Stored entries:

"""

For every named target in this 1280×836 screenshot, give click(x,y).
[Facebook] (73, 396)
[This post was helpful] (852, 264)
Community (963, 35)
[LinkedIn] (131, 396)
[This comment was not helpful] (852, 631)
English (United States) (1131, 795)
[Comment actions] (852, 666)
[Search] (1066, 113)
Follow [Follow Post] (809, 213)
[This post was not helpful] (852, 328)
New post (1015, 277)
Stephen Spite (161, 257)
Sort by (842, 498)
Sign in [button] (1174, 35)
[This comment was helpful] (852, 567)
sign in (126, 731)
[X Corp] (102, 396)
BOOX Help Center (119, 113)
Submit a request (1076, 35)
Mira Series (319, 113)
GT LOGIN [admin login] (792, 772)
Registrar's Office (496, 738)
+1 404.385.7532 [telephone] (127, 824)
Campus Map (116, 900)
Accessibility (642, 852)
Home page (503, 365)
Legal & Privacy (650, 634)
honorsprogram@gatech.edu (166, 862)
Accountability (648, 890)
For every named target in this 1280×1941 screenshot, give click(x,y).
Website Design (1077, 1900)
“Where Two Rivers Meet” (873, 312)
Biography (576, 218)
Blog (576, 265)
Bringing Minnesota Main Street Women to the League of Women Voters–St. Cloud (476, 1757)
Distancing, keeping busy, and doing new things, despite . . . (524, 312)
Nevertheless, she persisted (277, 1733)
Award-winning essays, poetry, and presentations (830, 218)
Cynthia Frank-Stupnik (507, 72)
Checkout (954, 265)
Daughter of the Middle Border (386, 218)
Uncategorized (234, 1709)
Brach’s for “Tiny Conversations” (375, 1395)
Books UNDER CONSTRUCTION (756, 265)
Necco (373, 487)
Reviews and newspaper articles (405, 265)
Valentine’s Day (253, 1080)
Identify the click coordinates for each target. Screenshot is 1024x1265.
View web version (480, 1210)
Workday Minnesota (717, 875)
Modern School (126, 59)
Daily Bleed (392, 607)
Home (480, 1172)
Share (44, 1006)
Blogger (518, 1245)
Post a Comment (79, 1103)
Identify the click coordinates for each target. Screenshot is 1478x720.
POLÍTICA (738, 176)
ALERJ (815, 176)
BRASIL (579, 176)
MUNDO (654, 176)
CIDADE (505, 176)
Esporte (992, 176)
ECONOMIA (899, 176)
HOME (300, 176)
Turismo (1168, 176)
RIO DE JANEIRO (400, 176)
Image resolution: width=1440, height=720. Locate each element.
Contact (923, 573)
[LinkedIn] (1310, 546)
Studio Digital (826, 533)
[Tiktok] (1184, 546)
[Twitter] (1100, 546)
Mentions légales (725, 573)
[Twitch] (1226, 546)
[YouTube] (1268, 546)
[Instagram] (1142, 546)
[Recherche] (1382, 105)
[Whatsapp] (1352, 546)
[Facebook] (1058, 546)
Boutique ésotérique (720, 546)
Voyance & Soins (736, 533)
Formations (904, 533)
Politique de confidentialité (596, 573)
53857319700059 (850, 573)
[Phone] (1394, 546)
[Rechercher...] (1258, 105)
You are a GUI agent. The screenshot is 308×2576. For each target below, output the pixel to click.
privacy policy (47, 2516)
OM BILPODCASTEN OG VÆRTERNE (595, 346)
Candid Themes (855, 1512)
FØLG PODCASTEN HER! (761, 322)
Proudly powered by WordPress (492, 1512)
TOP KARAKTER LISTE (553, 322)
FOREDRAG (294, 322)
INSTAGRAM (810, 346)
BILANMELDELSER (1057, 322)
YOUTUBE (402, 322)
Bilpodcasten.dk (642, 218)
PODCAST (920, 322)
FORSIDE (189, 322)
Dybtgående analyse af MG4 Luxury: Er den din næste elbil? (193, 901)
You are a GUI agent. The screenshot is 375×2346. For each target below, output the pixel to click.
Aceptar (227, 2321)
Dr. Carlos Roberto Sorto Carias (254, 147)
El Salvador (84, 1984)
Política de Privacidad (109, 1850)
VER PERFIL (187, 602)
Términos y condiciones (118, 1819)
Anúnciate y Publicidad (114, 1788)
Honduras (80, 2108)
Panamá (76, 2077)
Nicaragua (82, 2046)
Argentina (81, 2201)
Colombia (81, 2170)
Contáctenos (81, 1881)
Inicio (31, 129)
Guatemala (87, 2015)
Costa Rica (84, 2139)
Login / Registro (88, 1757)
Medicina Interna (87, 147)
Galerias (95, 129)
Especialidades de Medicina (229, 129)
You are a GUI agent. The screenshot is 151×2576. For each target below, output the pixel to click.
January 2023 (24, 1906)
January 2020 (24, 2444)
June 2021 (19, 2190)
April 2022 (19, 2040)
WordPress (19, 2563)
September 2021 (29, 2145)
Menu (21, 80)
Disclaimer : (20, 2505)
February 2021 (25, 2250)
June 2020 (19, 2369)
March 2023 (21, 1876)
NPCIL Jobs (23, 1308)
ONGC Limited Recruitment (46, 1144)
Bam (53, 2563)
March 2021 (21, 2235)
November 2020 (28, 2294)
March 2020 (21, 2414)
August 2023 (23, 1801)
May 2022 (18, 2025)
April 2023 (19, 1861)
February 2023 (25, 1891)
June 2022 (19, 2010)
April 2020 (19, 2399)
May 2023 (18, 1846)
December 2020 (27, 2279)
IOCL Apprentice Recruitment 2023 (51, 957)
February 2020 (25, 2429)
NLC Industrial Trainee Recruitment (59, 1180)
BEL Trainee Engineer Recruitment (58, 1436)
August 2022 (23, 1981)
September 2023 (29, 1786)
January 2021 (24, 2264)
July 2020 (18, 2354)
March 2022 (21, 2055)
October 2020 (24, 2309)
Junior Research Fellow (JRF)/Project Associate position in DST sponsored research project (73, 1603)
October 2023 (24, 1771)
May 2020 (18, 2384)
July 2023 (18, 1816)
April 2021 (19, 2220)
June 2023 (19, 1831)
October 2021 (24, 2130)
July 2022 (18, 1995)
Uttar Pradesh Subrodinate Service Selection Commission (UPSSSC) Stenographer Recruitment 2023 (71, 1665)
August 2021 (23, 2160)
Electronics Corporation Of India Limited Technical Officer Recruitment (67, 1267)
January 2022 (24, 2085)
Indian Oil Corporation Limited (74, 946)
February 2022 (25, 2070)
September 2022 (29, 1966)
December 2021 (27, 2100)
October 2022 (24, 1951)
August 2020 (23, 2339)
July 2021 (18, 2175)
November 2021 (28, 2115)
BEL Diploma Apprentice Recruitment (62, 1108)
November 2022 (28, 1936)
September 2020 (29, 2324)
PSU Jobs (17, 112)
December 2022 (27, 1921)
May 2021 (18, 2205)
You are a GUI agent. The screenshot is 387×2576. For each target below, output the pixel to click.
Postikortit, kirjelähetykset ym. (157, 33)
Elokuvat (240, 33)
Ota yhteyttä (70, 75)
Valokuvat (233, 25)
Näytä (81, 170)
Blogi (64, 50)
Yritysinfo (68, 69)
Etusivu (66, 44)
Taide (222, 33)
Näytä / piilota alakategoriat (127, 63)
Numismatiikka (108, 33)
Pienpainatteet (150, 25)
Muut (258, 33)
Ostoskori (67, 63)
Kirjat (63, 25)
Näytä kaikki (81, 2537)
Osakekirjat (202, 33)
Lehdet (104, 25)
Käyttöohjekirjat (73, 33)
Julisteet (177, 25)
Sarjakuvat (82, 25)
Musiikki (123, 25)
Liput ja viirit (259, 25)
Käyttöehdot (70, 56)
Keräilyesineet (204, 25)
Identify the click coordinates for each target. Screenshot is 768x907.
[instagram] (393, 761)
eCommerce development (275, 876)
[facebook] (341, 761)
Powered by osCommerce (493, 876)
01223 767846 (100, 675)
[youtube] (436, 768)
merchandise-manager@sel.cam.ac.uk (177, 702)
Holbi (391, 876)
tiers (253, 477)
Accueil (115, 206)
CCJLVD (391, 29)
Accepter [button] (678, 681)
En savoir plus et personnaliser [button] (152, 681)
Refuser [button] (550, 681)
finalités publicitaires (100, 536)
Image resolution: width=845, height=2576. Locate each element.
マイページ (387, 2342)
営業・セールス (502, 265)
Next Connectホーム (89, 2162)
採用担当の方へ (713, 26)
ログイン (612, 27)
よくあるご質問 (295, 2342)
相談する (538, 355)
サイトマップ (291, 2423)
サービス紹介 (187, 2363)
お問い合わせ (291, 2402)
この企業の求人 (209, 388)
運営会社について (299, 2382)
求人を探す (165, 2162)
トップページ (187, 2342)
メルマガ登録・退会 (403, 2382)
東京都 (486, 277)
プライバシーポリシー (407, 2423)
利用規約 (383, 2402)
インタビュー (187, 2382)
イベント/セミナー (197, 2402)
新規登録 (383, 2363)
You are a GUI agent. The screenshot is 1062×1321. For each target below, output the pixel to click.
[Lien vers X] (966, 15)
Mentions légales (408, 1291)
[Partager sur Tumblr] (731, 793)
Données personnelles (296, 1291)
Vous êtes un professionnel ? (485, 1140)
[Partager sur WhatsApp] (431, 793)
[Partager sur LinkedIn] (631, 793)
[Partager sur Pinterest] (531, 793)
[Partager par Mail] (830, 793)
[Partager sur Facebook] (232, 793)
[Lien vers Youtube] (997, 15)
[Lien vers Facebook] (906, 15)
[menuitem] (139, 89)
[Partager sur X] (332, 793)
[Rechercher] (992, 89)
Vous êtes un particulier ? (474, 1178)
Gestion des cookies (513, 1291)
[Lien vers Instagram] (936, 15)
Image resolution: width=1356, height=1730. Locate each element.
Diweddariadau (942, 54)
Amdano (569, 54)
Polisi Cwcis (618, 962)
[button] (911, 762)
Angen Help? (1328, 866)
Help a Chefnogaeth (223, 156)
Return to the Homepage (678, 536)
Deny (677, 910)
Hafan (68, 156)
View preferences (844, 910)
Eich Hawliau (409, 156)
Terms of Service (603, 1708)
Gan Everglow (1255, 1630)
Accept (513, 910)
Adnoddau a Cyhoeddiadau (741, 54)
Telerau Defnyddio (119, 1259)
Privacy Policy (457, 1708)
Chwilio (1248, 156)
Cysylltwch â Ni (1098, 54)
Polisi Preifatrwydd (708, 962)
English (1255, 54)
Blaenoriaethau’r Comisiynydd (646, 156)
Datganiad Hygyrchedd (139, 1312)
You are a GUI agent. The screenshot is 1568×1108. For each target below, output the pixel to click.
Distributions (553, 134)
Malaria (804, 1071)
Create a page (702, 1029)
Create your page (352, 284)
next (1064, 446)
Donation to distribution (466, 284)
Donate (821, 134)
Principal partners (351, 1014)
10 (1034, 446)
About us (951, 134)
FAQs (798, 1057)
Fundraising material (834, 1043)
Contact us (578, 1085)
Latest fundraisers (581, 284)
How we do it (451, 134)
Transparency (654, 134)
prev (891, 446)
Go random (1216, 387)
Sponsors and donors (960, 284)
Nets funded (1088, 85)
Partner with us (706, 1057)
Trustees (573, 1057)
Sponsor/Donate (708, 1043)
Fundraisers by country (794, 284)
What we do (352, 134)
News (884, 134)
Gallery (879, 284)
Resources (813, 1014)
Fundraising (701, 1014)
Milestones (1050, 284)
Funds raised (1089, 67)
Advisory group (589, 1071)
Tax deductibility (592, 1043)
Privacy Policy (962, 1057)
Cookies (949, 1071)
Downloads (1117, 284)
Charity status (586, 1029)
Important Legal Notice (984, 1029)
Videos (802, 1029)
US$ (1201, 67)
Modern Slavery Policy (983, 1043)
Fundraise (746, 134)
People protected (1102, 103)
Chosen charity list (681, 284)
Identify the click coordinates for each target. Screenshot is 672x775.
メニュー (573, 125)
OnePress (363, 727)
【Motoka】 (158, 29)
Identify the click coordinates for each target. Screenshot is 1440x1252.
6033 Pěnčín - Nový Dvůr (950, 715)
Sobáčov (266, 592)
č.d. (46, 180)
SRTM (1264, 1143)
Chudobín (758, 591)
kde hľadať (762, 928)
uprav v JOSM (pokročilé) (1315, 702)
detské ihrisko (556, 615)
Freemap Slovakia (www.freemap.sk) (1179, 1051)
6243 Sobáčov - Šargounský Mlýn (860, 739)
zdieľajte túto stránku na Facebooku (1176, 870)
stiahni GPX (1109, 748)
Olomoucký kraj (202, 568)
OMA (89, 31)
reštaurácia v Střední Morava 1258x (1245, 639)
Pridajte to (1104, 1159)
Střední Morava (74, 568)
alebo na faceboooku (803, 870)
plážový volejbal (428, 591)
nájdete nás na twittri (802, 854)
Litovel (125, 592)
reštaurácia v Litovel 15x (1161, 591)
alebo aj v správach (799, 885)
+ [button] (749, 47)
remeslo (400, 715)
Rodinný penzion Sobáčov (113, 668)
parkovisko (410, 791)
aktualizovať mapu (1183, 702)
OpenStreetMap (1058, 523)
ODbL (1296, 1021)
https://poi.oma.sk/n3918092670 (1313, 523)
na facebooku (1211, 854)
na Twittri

"""

YOUR ASSIGNMENT ->
Of the lines above, retype only those from the line containing "[Partager sur Pinterest] (531, 793)" through the line containing "Vous êtes un particulier ? (474, 1178)", including both, exactly.

SOLUTION FOR THIS TASK ->
[Partager sur Pinterest] (531, 793)
[Partager par Mail] (830, 793)
[Partager sur Facebook] (232, 793)
[Lien vers Youtube] (997, 15)
[Lien vers Facebook] (906, 15)
[menuitem] (139, 89)
[Partager sur X] (332, 793)
[Rechercher] (992, 89)
Vous êtes un particulier ? (474, 1178)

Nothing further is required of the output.